[Opening Material shown section]

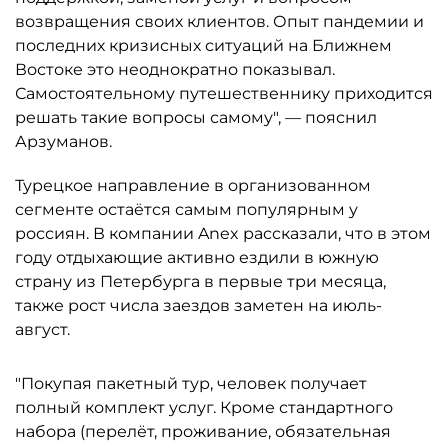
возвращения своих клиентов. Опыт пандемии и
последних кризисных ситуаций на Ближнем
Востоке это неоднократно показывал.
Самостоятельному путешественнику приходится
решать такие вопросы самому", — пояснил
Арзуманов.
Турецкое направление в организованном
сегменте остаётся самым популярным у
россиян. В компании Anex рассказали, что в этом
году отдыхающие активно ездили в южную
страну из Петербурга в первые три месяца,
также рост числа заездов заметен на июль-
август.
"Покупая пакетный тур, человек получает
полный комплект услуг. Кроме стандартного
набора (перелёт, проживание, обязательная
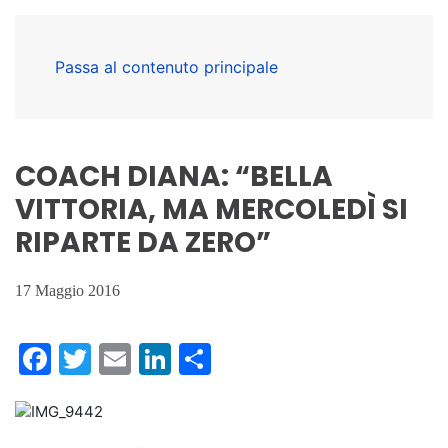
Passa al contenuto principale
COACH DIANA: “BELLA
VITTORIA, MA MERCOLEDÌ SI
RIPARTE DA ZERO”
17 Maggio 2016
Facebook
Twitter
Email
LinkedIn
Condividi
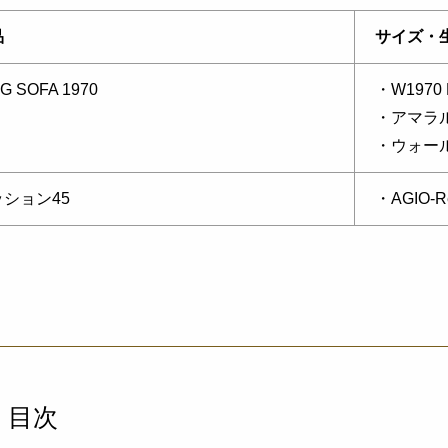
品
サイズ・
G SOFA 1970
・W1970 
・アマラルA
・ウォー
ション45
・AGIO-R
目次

[Closing Material shown section]
[Opening Material shown section]

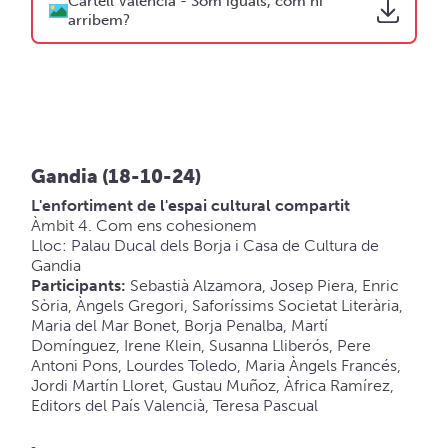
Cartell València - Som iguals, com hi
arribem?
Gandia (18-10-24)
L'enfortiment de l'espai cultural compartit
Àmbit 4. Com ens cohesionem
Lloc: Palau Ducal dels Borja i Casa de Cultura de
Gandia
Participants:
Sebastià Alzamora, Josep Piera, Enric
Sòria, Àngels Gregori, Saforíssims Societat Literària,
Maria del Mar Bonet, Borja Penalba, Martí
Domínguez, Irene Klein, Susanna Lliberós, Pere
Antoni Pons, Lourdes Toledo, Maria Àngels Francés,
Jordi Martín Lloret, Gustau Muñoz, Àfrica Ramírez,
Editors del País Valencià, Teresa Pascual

[Closing Material shown section]
[Opening Material shown section]

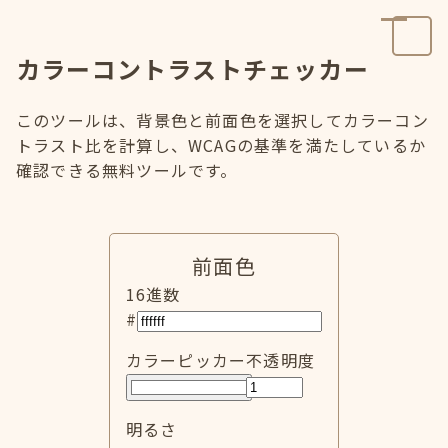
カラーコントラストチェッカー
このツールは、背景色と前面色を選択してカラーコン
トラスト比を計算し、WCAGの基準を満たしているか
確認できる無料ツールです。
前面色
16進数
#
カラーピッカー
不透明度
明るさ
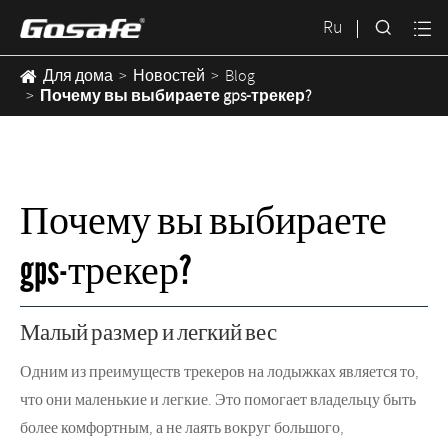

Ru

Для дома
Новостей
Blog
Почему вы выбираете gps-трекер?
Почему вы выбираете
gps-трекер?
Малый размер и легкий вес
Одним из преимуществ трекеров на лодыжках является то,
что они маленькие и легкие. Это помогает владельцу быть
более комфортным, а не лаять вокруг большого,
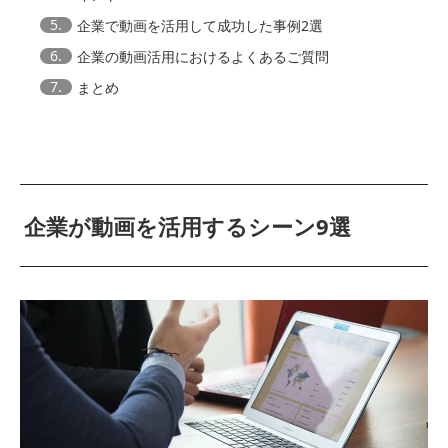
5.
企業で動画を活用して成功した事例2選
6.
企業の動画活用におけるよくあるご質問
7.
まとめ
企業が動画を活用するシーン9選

[Closing Material shown section]

**Task to complete:**
The word is "Àngels". Copy every line above where it appears.

**Finished exercise:**
Sòria, Àngels Gregori, Saforíssims Societat Literària,
Antoni Pons, Lourdes Toledo, Maria Àngels Francés,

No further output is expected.